WHAT YOU HAVE TO DO:
A verbatim reproduction of every entry is the expected answer.

RECORDS TO USE:

=== Begin Enclosure ===

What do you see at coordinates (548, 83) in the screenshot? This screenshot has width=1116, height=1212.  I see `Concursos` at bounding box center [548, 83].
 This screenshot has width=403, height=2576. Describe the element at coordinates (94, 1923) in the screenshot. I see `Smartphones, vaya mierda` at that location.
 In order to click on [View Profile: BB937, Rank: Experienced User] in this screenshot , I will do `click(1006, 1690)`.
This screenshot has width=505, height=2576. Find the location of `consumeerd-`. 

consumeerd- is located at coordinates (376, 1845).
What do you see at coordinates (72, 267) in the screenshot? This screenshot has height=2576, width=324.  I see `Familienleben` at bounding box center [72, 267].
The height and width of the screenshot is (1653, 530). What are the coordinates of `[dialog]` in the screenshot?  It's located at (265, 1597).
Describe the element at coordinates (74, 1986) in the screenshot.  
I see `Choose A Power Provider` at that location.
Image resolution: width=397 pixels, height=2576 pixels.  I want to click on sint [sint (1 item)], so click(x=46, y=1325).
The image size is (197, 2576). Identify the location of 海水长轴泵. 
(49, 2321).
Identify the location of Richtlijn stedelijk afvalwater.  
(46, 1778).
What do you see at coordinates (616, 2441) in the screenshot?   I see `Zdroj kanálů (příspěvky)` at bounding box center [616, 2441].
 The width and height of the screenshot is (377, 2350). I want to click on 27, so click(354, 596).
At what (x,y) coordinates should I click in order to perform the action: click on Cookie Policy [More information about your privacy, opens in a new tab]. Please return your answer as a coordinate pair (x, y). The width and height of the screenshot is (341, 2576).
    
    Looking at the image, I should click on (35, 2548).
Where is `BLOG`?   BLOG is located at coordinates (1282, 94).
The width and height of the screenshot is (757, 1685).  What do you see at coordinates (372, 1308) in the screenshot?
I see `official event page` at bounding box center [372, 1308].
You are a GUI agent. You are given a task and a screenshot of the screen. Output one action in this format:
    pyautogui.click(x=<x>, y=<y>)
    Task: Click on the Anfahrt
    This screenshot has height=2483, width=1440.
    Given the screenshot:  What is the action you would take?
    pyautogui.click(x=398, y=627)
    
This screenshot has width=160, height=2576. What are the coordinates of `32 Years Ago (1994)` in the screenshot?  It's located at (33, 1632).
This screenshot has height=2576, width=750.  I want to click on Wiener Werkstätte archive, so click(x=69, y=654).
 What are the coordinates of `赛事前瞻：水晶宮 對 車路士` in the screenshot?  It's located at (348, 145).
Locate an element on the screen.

=== End Enclosure ===

ANSWER SPACE:
What do you see at coordinates (548, 83) in the screenshot? This screenshot has width=1116, height=1212.  I see `Concursos` at bounding box center [548, 83].
 This screenshot has width=403, height=2576. Describe the element at coordinates (94, 1923) in the screenshot. I see `Smartphones, vaya mierda` at that location.
 In order to click on [View Profile: BB937, Rank: Experienced User] in this screenshot , I will do `click(1006, 1690)`.
This screenshot has width=505, height=2576. Find the location of `consumeerd-`. 

consumeerd- is located at coordinates (376, 1845).
What do you see at coordinates (72, 267) in the screenshot? This screenshot has height=2576, width=324.  I see `Familienleben` at bounding box center [72, 267].
The height and width of the screenshot is (1653, 530). What are the coordinates of `[dialog]` in the screenshot?  It's located at (265, 1597).
Describe the element at coordinates (74, 1986) in the screenshot.  
I see `Choose A Power Provider` at that location.
Image resolution: width=397 pixels, height=2576 pixels.  I want to click on sint [sint (1 item)], so click(x=46, y=1325).
The image size is (197, 2576). Identify the location of 海水长轴泵. 
(49, 2321).
Identify the location of Richtlijn stedelijk afvalwater.  
(46, 1778).
What do you see at coordinates (616, 2441) in the screenshot?   I see `Zdroj kanálů (příspěvky)` at bounding box center [616, 2441].
 The width and height of the screenshot is (377, 2350). I want to click on 27, so click(354, 596).
At what (x,y) coordinates should I click in order to perform the action: click on Cookie Policy [More information about your privacy, opens in a new tab]. Please return your answer as a coordinate pair (x, y). The width and height of the screenshot is (341, 2576).
    
    Looking at the image, I should click on (35, 2548).
Where is `BLOG`?   BLOG is located at coordinates (1282, 94).
The width and height of the screenshot is (757, 1685).  What do you see at coordinates (372, 1308) in the screenshot?
I see `official event page` at bounding box center [372, 1308].
You are a GUI agent. You are given a task and a screenshot of the screen. Output one action in this format:
    pyautogui.click(x=<x>, y=<y>)
    Task: Click on the Anfahrt
    This screenshot has height=2483, width=1440.
    Given the screenshot:  What is the action you would take?
    pyautogui.click(x=398, y=627)
    
This screenshot has width=160, height=2576. What are the coordinates of `32 Years Ago (1994)` in the screenshot?  It's located at (33, 1632).
This screenshot has height=2576, width=750.  I want to click on Wiener Werkstätte archive, so click(x=69, y=654).
 What are the coordinates of `赛事前瞻：水晶宮 對 車路士` in the screenshot?  It's located at (348, 145).
Locate an element on the screen.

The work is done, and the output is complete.